March 24, 2024

Homily One for the First Sunday of Great Lent, the Sunday of Orthodoxy (St. John of Kronstadt)


Homily for the Sunday of Orthodoxy

By St. John of Kronstadt

“Hereafter you will see the heavens open” (John 1:51).

I congratulate myself and many of you, beloved brothers and sisters, on the ineffable mercy of God, on the spiritual renewal received through the feat of abstinence, prayer, fasting and repentance, and especially through communion of the most pure and life-giving Mysteries of the body and blood of the Lord. In this short time we could experience for ourselves the benefits of fasting and prayer, not to mention the benefits of abstinence, confession and communion; if, of course, we sincerely took advantage of this time to our salvation and sincerely fulfilled the condition of fasting and abstinence; if you abstained from excess in food and drink, sincerely prayed, humbled yourself before God and your neighbors, showed mercy, recognized many of your sins and iniquities and deeply regretted them, having accepted the firm intention not to do them again, and, finally, sincerely confessed them and received their remission and absolution, and were honored to taste the life-giving bread.

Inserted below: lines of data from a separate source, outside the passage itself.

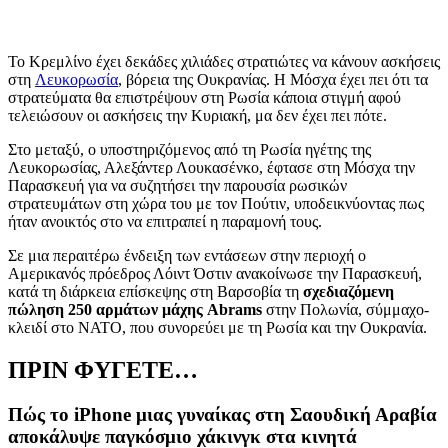
Το Κρεμλίνο έχει δεκάδες χιλιάδες στρατιώτες να κάνουν ασκήσεις
στη
Λευκορωσία
, βόρεια της Ουκρανίας. Η Μόσχα έχει πει ότι τα
στρατεύματα θα επιστρέψουν στη Ρωσία κάποια στιγμή αφού
τελειώσουν οι ασκήσεις την Κυριακή, μα δεν έχει πει πότε.
Στο μεταξύ, ο υποστηριζόμενος από τη Ρωσία ηγέτης της
Λευκορωσίας, Αλεξάντερ Λουκασένκο, έφτασε στη Μόσχα την
Παρασκευή για να συζητήσει την παρουσία ρωσικών
στρατευμάτων στη χώρα του με τον Πούτιν, υποδεικνύοντας πως
ήταν ανοικτός στο να επιτραπεί η παραμονή τους.
Σε μια περαιτέρω ένδειξη των εντάσεων στην περιοχή ο
Αμερικανός πρόεδρος Λόιντ Όστιν ανακοίνωσε την Παρασκευή,
κατά τη διάρκεια επίσκεψης στη Βαρσοβία τη
σχεδιαζόμενη
πώληση 250 αρμάτων μάχης
Abrams
στην Πολωνία, σύμμαχο-
κλειδί στο ΝΑΤΟ, που συνορεύει με τη Ρωσία και την Ουκρανία.
ΠΡΙΝ ΦΥΓΕΤΕ…
Πώς το iPhone μιας γυναίκας στη Σαουδική Αραβία
αποκάλυψε παγκόσμιο χάκινγκ στα κινητά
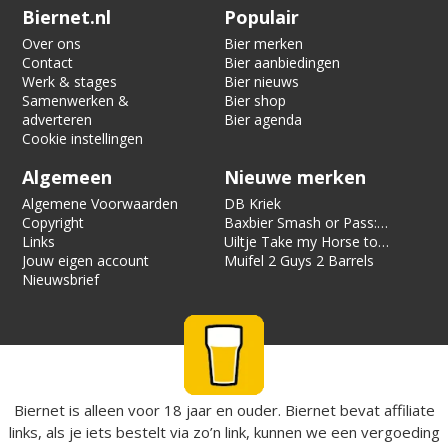
Verification code:
7165
Biernet.nl
Populair
Over ons
Bier merken
Contact
Bier aanbiedingen
Werk & stages
Bier nieuws
Samenwerken &
Bier shop
adverteren
Bier agenda
Cookie instellingen
Algemeen
Nieuwe merken
Algemene Voorwaarden
DB Kriek
Copyright
Baxbier Smash or Pass:
Links
Strata
Uiltje Take my Horse to
Jouw eigen account
the Hotel Room
Muifel 2 Guys 2 Barrels
Nieuwsbrief
Biernet is alleen voor 18 jaar en ouder. Biernet bevat affiliate
links, als je iets bestelt via zo’n link, kunnen we een vergoeding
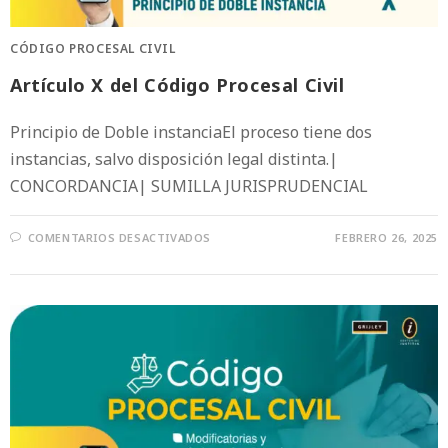
CÓDIGO PROCESAL CIVIL
Artículo X del Código Procesal Civil
Principio de Doble instanciaEl proceso tiene dos
instancias, salvo disposición legal distinta.|
CONCORDANCIA| SUMILLA JURISPRUDENCIAL
COMENTARIOS DESACTIVADOS
FEBRERO 26, 2025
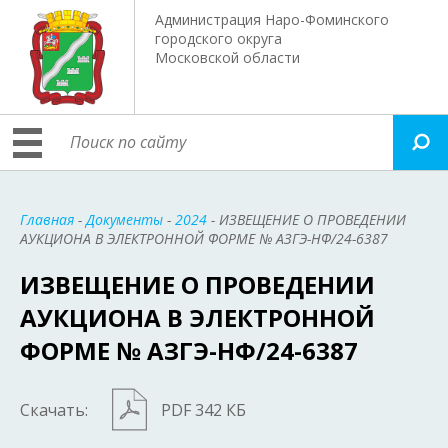
Администрация Наро-Фоминского
городского округа
Московской области
Главная
-
Документы
-
2024
- ИЗВЕЩЕНИЕ О ПРОВЕДЕНИИ
АУКЦИОНА В ЭЛЕКТРОННОЙ ФОРМЕ № АЗГЭ-НФ/24-6387
ИЗВЕЩЕНИЕ О ПРОВЕДЕНИИ
АУКЦИОНА В ЭЛЕКТРОННОЙ
ФОРМЕ № АЗГЭ-НФ/24-6387
Скачать:
PDF 342 КБ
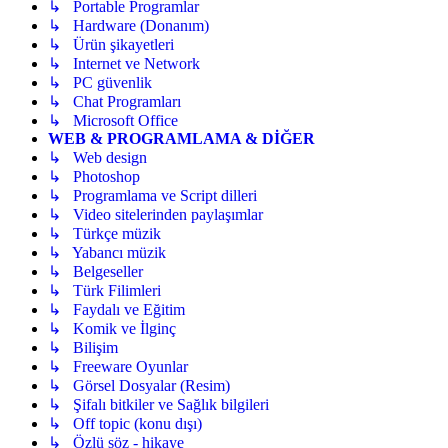
↳ Portable Programlar
↳ Hardware (Donanım)
↳ Ürün şikayetleri
↳ Internet ve Network
↳ PC güvenlik
↳ Chat Programları
↳ Microsoft Office
WEB & PROGRAMLAMA & DİĞER
↳ Web design
↳ Photoshop
↳ Programlama ve Script dilleri
↳ Video sitelerinden paylaşımlar
↳ Türkçe müzik
↳ Yabancı müzik
↳ Belgeseller
↳ Türk Filimleri
↳ Faydalı ve Eğitim
↳ Komik ve İlginç
↳ Bilişim
↳ Freeware Oyunlar
↳ Görsel Dosyalar (Resim)
↳ Şifalı bitkiler ve Sağlık bilgileri
↳ Off topic (konu dışı)
↳ Özlü söz - hikaye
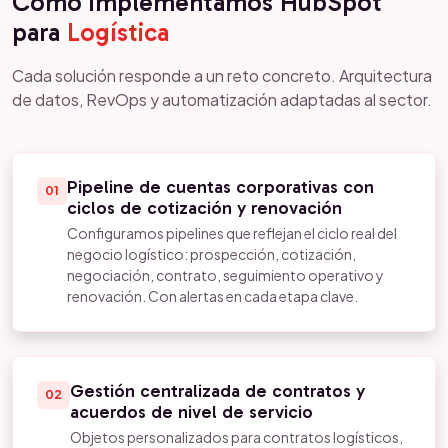
Cómo implementamos HubSpot
para
Logística
Cada solución responde a un reto concreto. Arquitectura
de datos, RevOps y automatización adaptadas al sector.
Pipeline de cuentas corporativas con
01
ciclos de cotización y renovación
Configuramos pipelines que reflejan el ciclo real del
negocio logístico: prospección, cotización,
negociación, contrato, seguimiento operativo y
renovación. Con alertas en cada etapa clave.
Gestión centralizada de contratos y
02
acuerdos de nivel de servicio
Objetos personalizados para contratos logísticos,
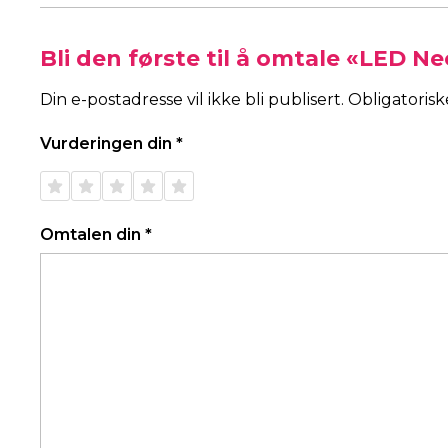
Bli den første til å omtale «LED 
Din e-postadresse vil ikke bli publisert.
Obligatoris
Vurderingen din
*
1 av 5
2 av 5
3 av 5
4 av 5
5 av 5
stjerner
stjerner
stjerner
stjerner
stjerner
Omtalen din
*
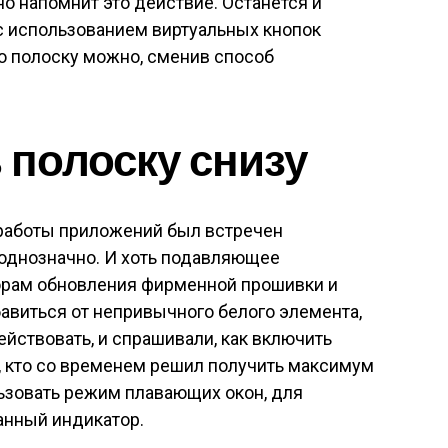
о напомнит это действие. Останется и
 использованием виртуальных кнопок
ую полоску можно, сменив способ
 полоску снизу
работы приложений был встречен
еоднозначно. И хоть подавляющее
зорам обновления фирменной прошивки и
авиться от непривычного белого элемента,
ействовать, и спрашивали, как включить
м, кто со временем решил получить максимум
льзовать режим плавающих окон, для
анный индикатор.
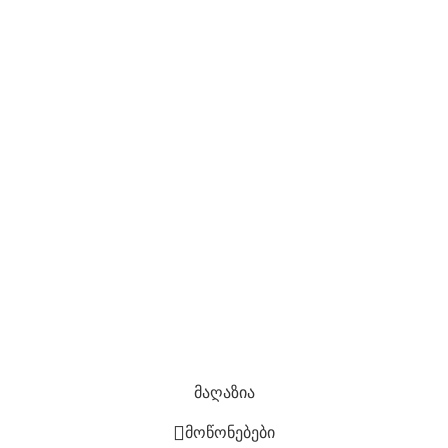
თბილისი
ქუთაისის ქუცა #10
ტელ: 511 16 07 07
info@doorhouse.ge
კომპანია
Კონფიდენციალურობის პოლიტიკა
დაბრუნების პოლიტიკა
ჩაბარების ვადები და გარანტია
საიტის რუკა
ყველა უფლება დაცულია
2022 შექმნილია
ლევან
ბერიძის მიერ
მაღაზია
მოწონებები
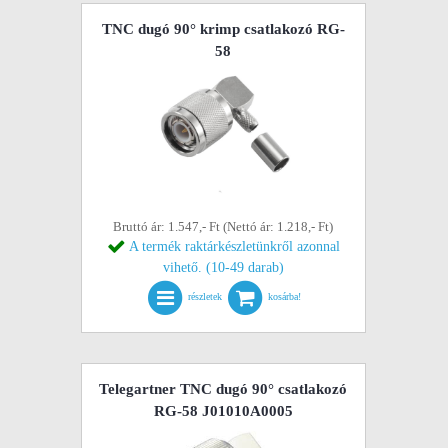
TNC dugó 90° krimp csatlakozó RG-
58
Bruttó ár: 1.547,- Ft (Nettó ár: 1.218,- Ft)
A termék raktárkészletünkről azonnal
vihető. (10-49 darab)
részletek
kosárba!
Telegartner TNC dugó 90° csatlakozó
RG-58 J01010A0005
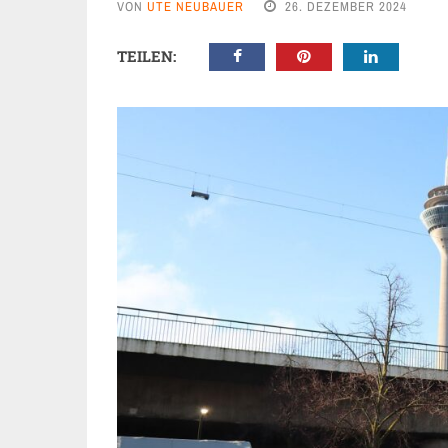
VON
UTE NEUBAUER
26. DEZEMBER 2024
TEILEN:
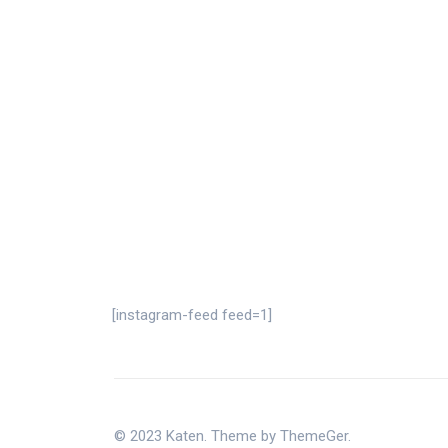
[instagram-feed feed=1]
© 2023 Katen. Theme by ThemeGer.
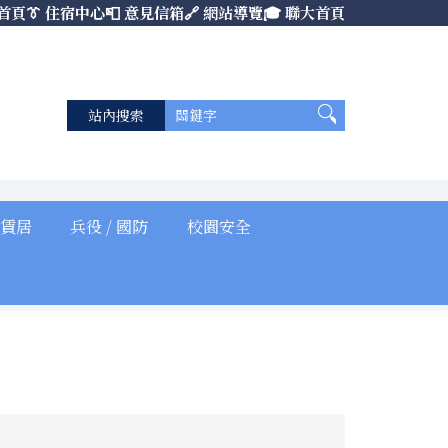
 首頁
👔 住宿中心
📮 意見信箱
🔗 網站導覽
🎓 聯大首頁
 賃居
兵役 / 國防
校園安全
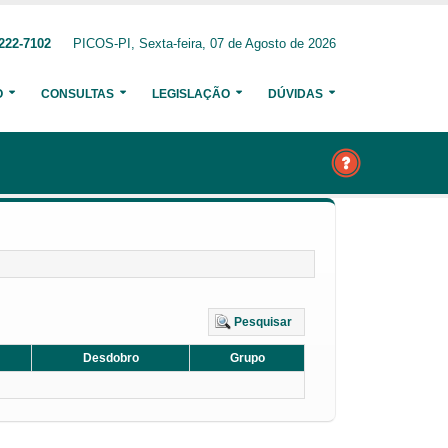
222-7102
PICOS-PI, Sexta-feira, 07 de Agosto de 2026
O
CONSULTAS
LEGISLAÇÃO
DÚVIDAS
Pesquisar
Desdobro
Grupo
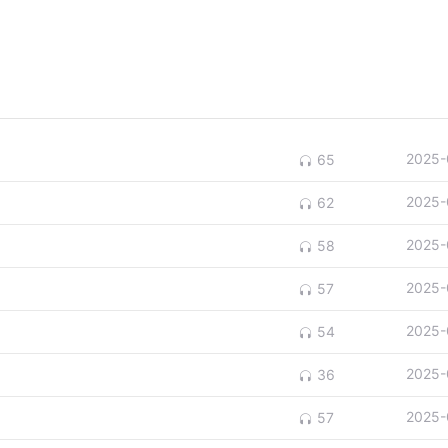
2025-
65
2025-
62
2025-
58
2025-
57
2025-
54
2025-
36
2025-
57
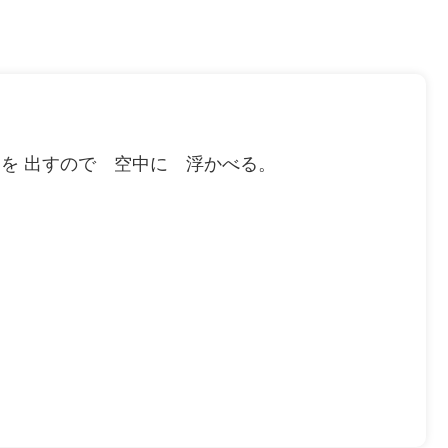
を 出すので 空中に 浮かべる。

But did we all really benefit from the past week? Have our hearts become closer to God, to the Most Pure Mother of Life, to the Church, to the Holy Guardian Angel and to the Saints of God? Have we sincerely loved righteousness and virtue, and hated all unrighteousness and lawlessness? Do we sincerely love God and our neighbors? Do we feel a greater spiritual affinity with each other, as members of the one body of Christ, as the bread of Christ, for “we, though many, are one bread” of the mystery, “and one body, for we all partake of that one bread” (1 Cor. 10:17)? Do we feel in our hearts that the streams of iniquity do not flow with such insolence and violence to our souls as they did before the Fast and Communion, and have they significantly dried up in us, and have we become purer, freer, calmer, more dispassionate, kinder, softer-hearted, more inclined to all that is good and useful? Has our greed for the pleasures of the flesh and for covetousness diminished? Have you become more patient, more lenient, more forgiving to your neighbors? Have we begun to look more often to heaven, to the true and eternal fatherland, and with less partiality do we turn our gaze to all earthly things as temporary, momentary, transitory? For see how many in our midst are caught up in death in a short time, and death is constantly taking away its victims. If so, if we have become the best and most prudent, then I again congratulate myself and you on the great mercy of God, and together I pray that the Lord will confirm this good disposition and sentiment of the heart in me and in you; but let not the evil thought deceive any of us that now, thank God, we have thrown off the burden of sins and can again live as we lived, and sin as we sinned, for who would be without sin?

It is true, brothers and sisters, that no one is without sin, but to live as one lived and to sin in the same way as before, after renewal through repentance and communion, should not, must not, is not befitting a Christian. The Holy Church, through her spiritual father, gives the following admonition to everyone who repents: "From now on thou shalt guard against all these sins, since thou hast been baptized a second baptism, according to the Christian mystery, and may thou lay a good beginning, with the help of God, and rather not sneer at the same thing, that thou shalt not make a man laugh, for this is not befitting a Christian: but live honorably, and rightly, and reverently, that God may help thee by His grace" (Rite of Confession). This is what the Church inspires in the repentant. And common sense also inspires us; for who, then, having washed himself, would want to be deliberately soiled again? Only “a pig, having washed himself, goes back to wallowing in the mud; only a dog returns to his vomit” (2 Peter 2:22). “Behold, you have been made well. Sin no more, lest a worse thing come upon you” (John 5:14), says the Lord to the healed paralytic. And something very bad can also happen to us if we neglect virtue after repentance; then the grace of God will leave us for inattention and carelessness about ourselves. Repentance and communion opens heaven and the heavenly kingdom to us, for, says the Lord, “He who eats My Flesh and drinks My Blood, will have eternal life — and He abides in Me, and I in him” (John 6:54, 56).

How can we not value the gift we have received — eternal life and Christ’s abiding in us, and our abiding in Him! Heaven has been opened to us through repentance and communion according to Scripture: “From now on you will see heaven opened” (John 1:51), what a wonderful mercy! It was closed by our sins, with the strongest gates and locks, but by repentance it was opened. Let us take advantage of this mercy of God before it is closed again for us: for God knows whether it will open again for us when we again close it with arbitrary sins. For many it was locked forever. Foolish virgins knocked on closed doors, saying: “Lord! Lord! Open to us,” and it was said to them: “Amen, I say to you: I do not know you;” and we are all told: “Watch therefore, for you do not know the hour of the day that the Son of man will come” (Matthew 25:11-13). Amen.